Edgeflip is still in stealth mode, but it was in place in a couple pilot projects when I spoke with Ghani in mid-August. At that time, the technology wasn’t yet fully baked and still required a fair amount of handholding, but the goal is for it to abstract some heady data science underneath a platform that any nonprofit can use.
“The goal over the next few months is to build a self-service platform,” Ghani said, “… and basically give you ‘a share on Facebook button’ [for fundraising and volunteer management].”
Data sharing for social good?
However they do it, nonprofits do need to figure out a way to make more data-driven decisions if they want to step up their games and stand out. Some of the best are already figuring this out and doing pretty good work, but they still have a long way to to before they’re as advanced as a company like Google.
One way to close this data gap is by sharing data among organizations that work on solving the same issues, the idea being that a collective intelligence is better than many disparate entities that each know part of the story. With a data fabric similar to what a company like Facebook has, organizations could find and analyze what they need even if they haven’t gathered it. Ghani mentioned that’s he has already spoken with a group of public media stations about such a project.

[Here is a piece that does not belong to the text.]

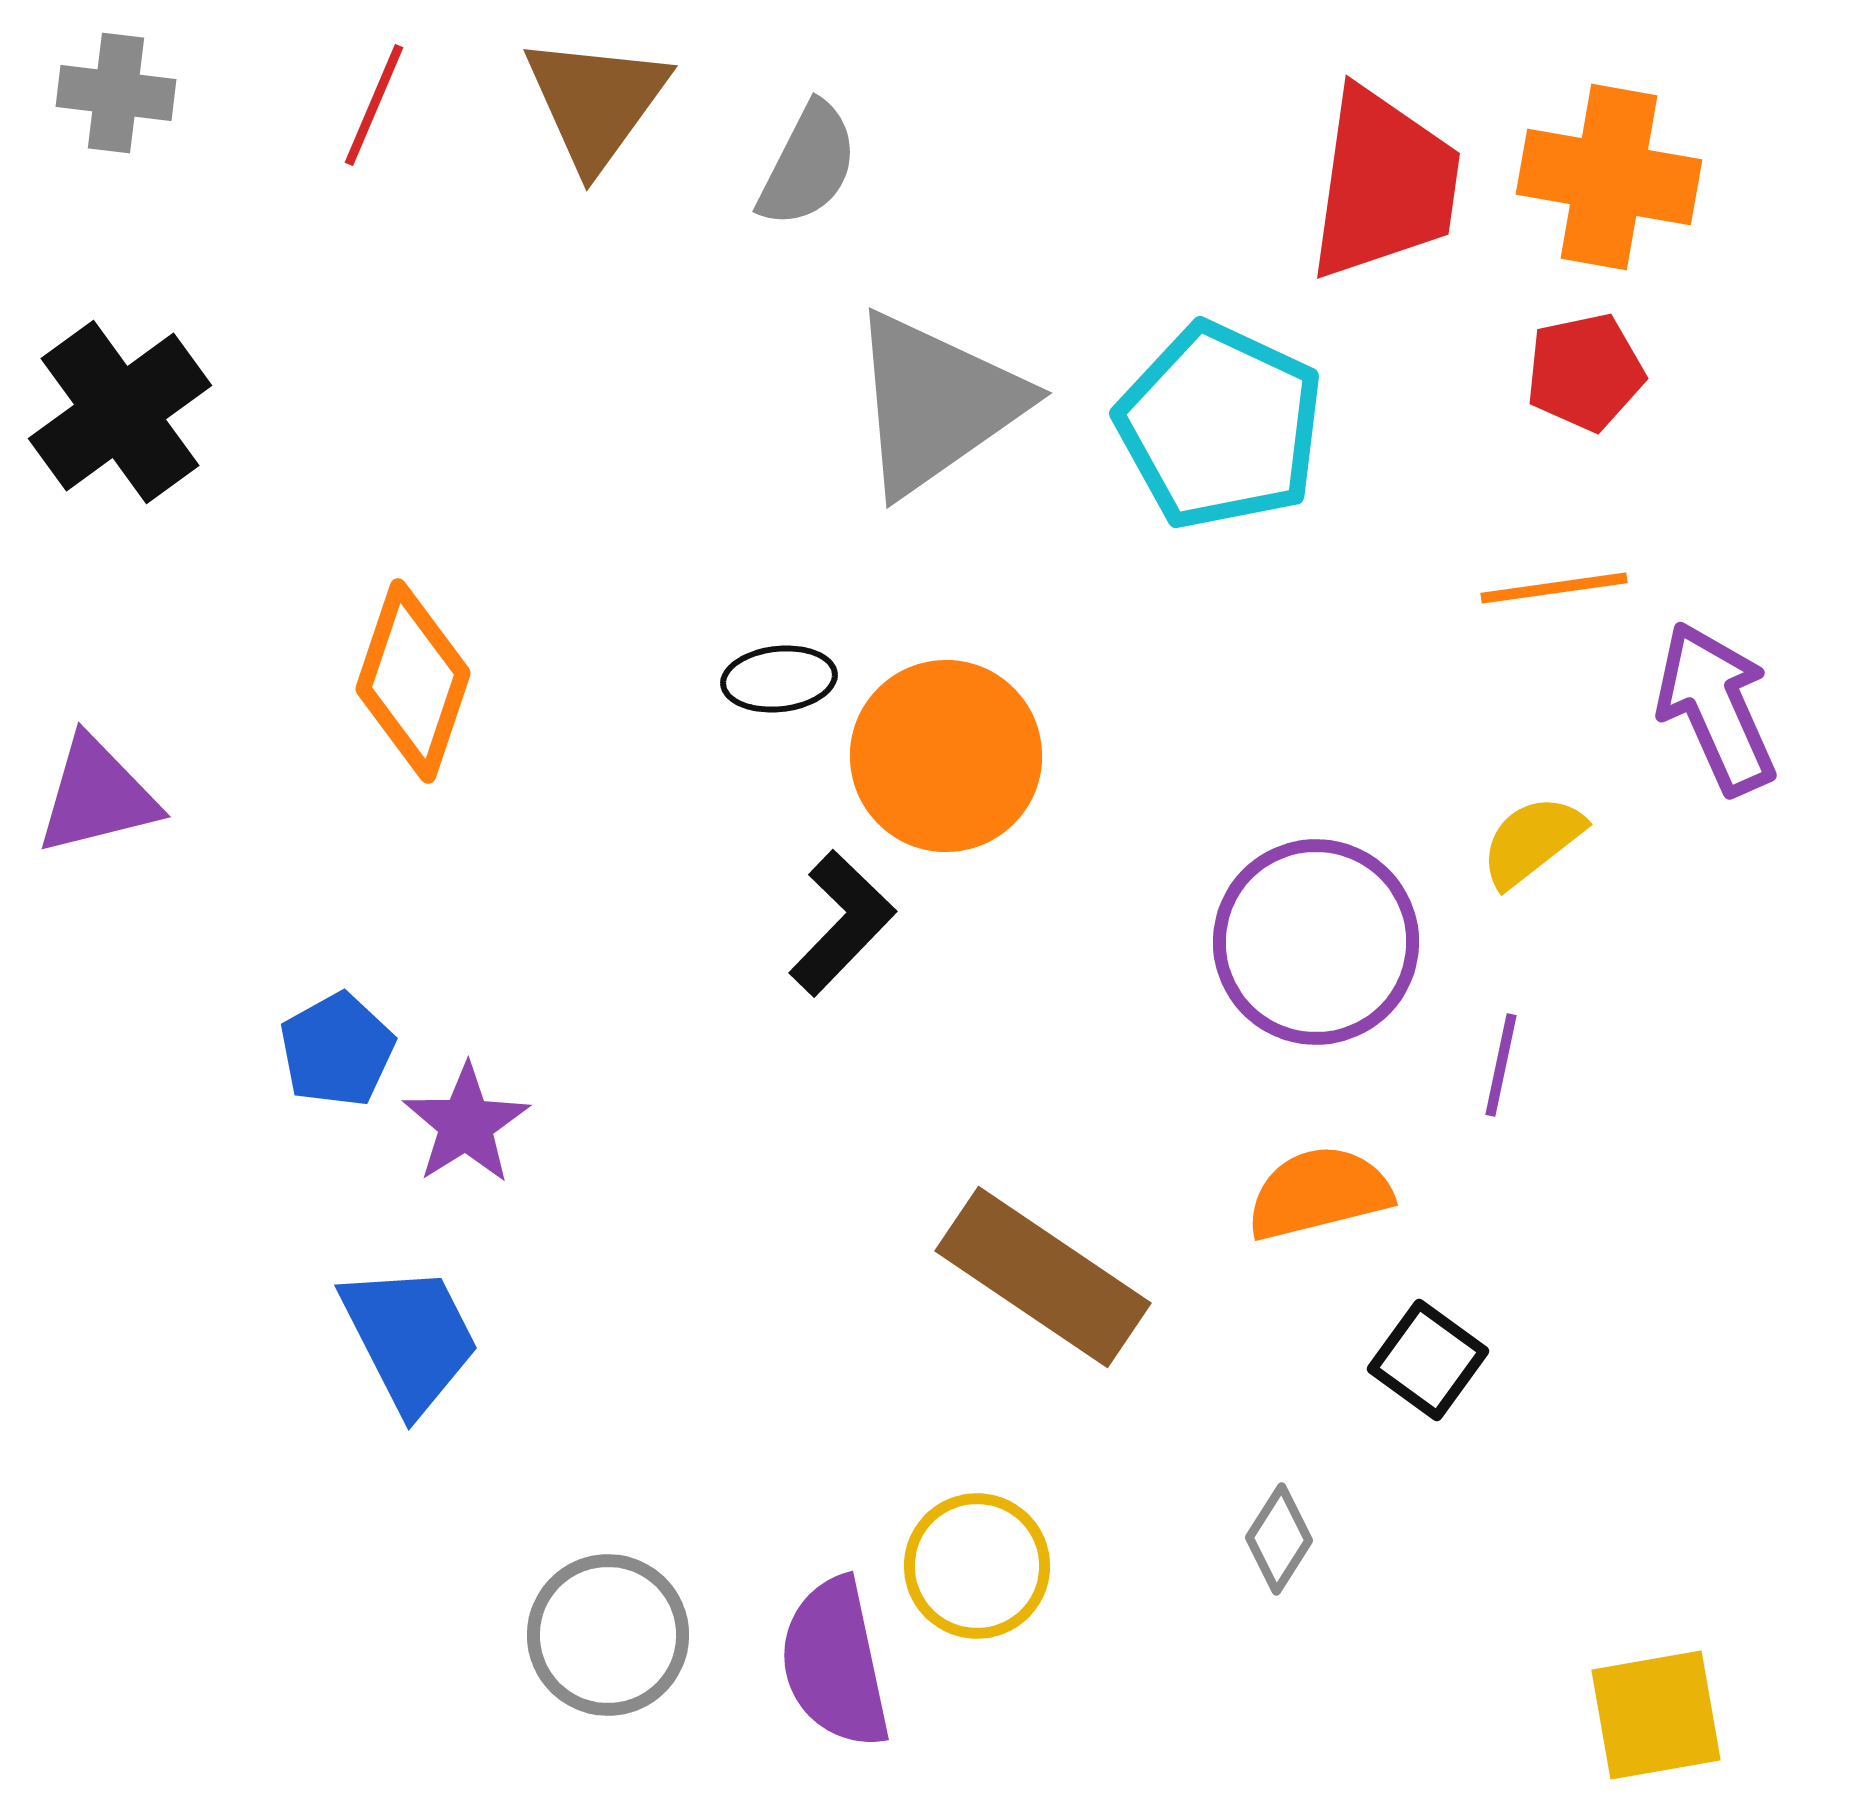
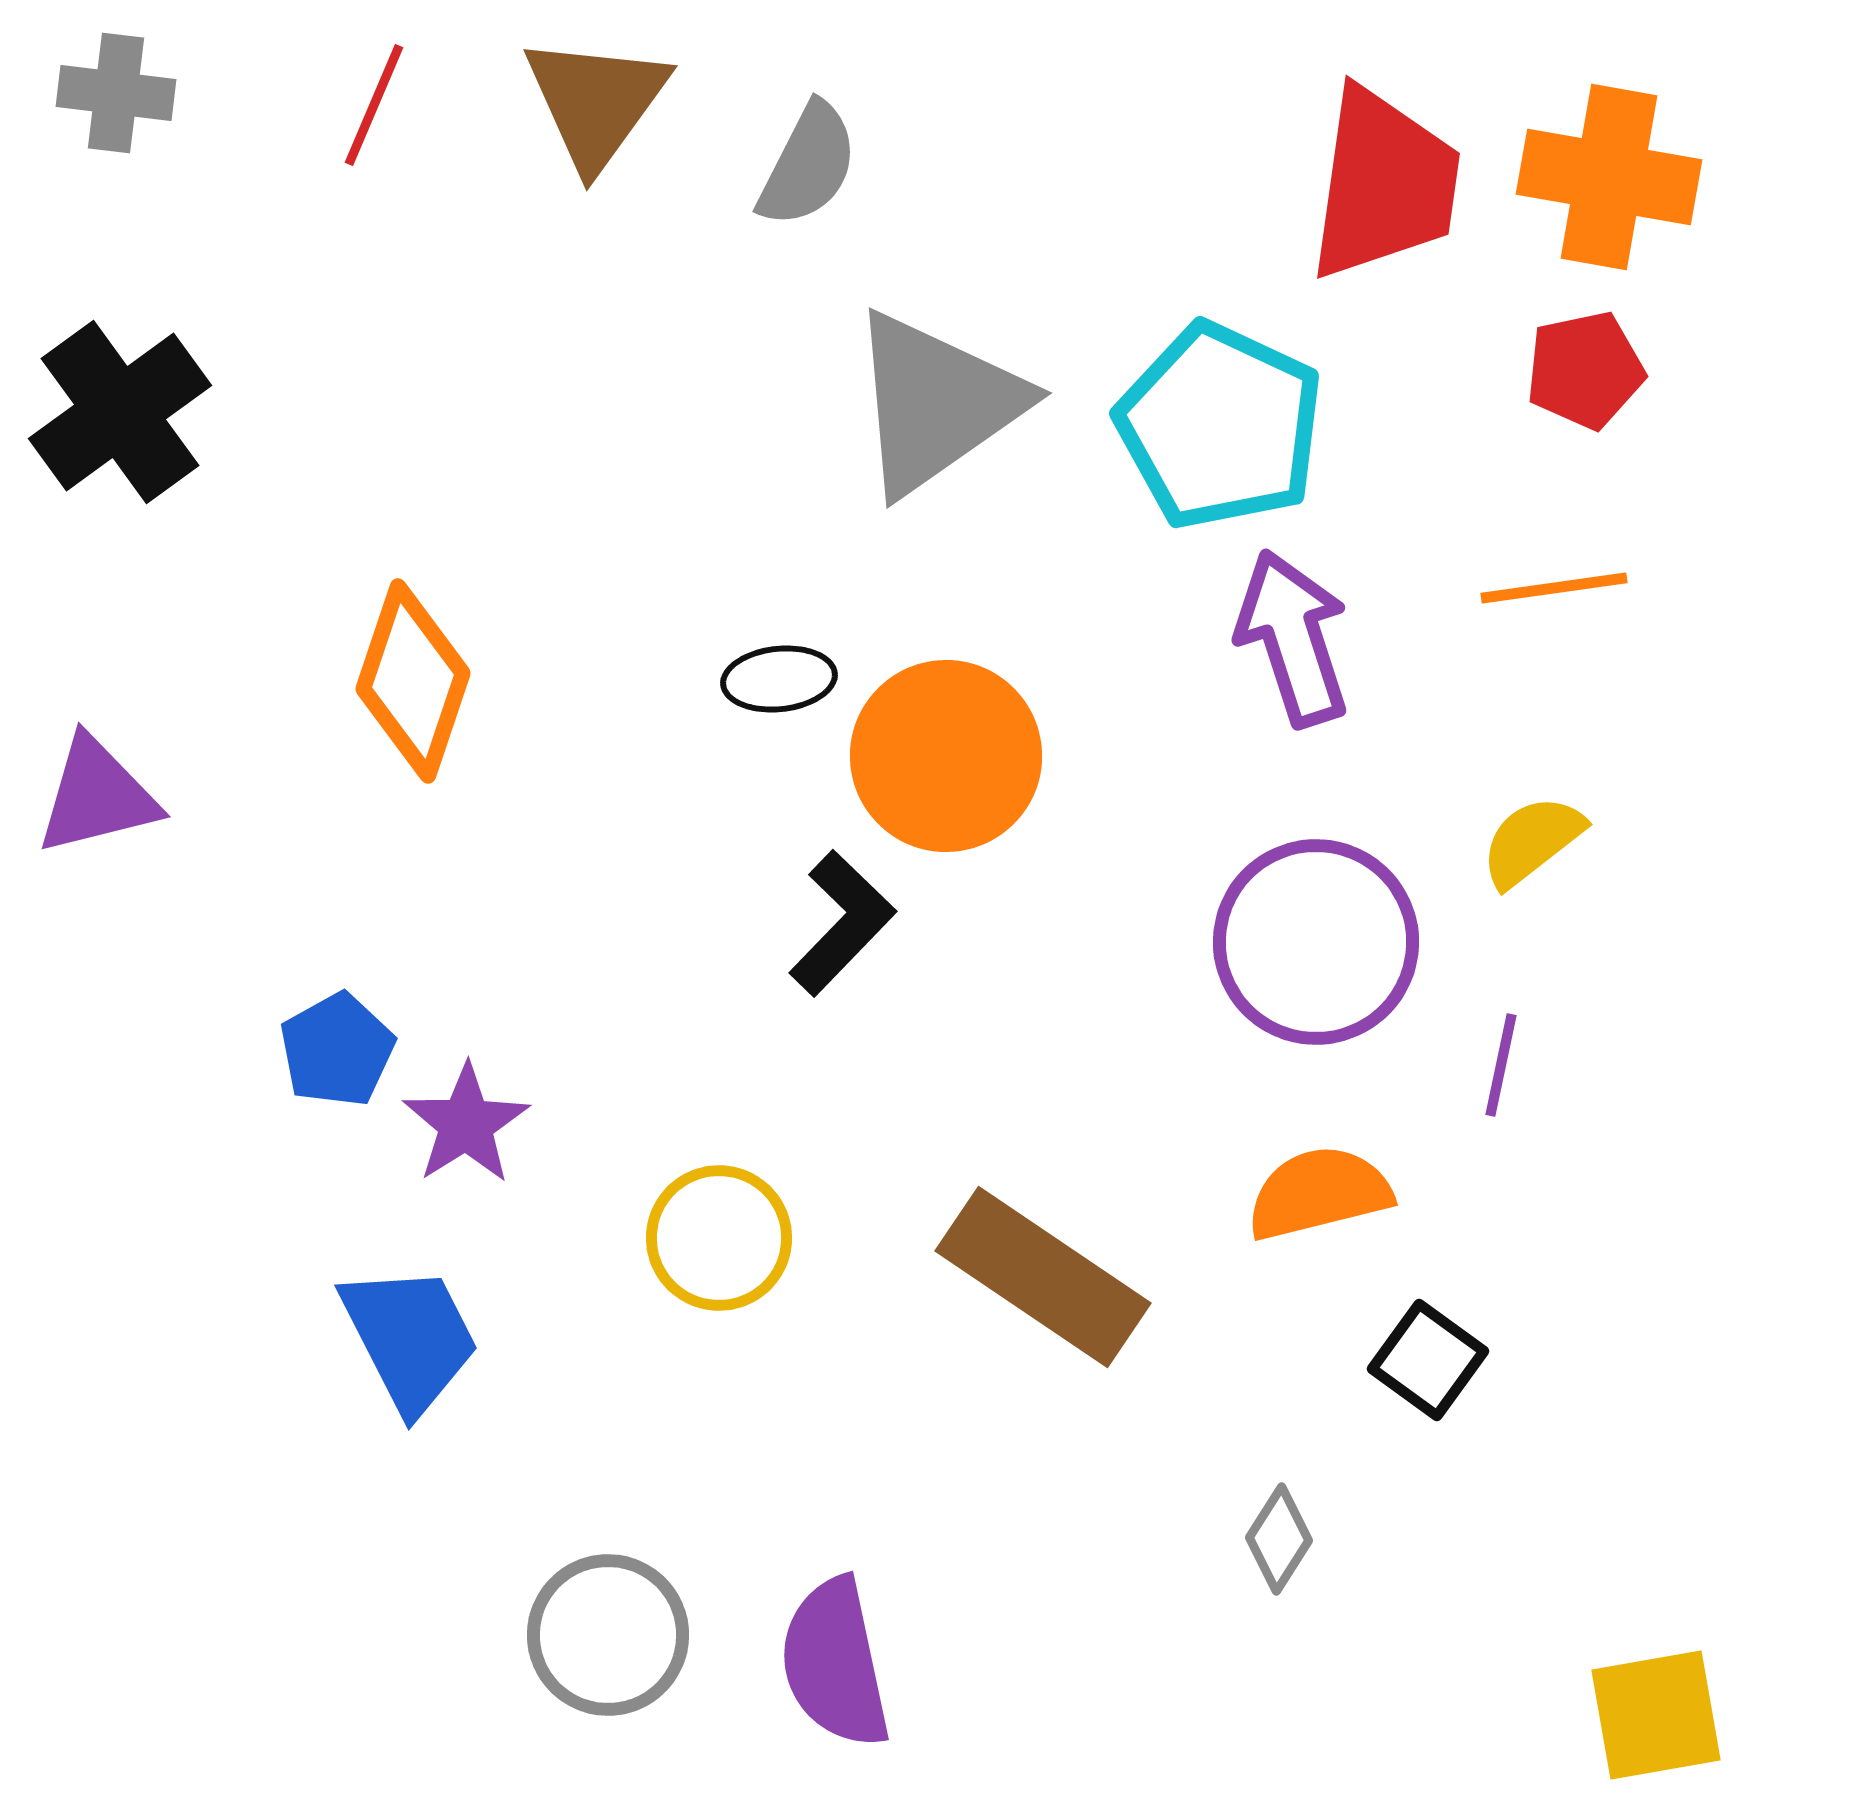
red pentagon: moved 2 px up
purple arrow: moved 423 px left, 70 px up; rotated 6 degrees clockwise
yellow circle: moved 258 px left, 328 px up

It’s a great idea, but it’s tricky. Technologically, just trying to share data that originates in different formats on different platforms is a difficult task. “They all have great data,” Ghani said, “but they all have it in different systems.”
He thinks the best avenue for making any legitimate data-sharing platform a reality would be a large foundation (the Bill and Melinda Gates Foundation, for example) or a consortium of large nonprofits pooling their resources together. Not only would they have the financial means to build it, but foundations have the muscle to overcome resistance (nonprofits compete for funds even when they’re trying to fix the same problem) by conditioning funds on agencies putting data back into the system, Ghani said.
“[Smart nonprofits] realize that if they don’t catch up with the corporate world they’re not going to be able to get these things done,” Ghani said, However, he added about data platforms, “Other than hope … I haven’t seen any concrete things out there.”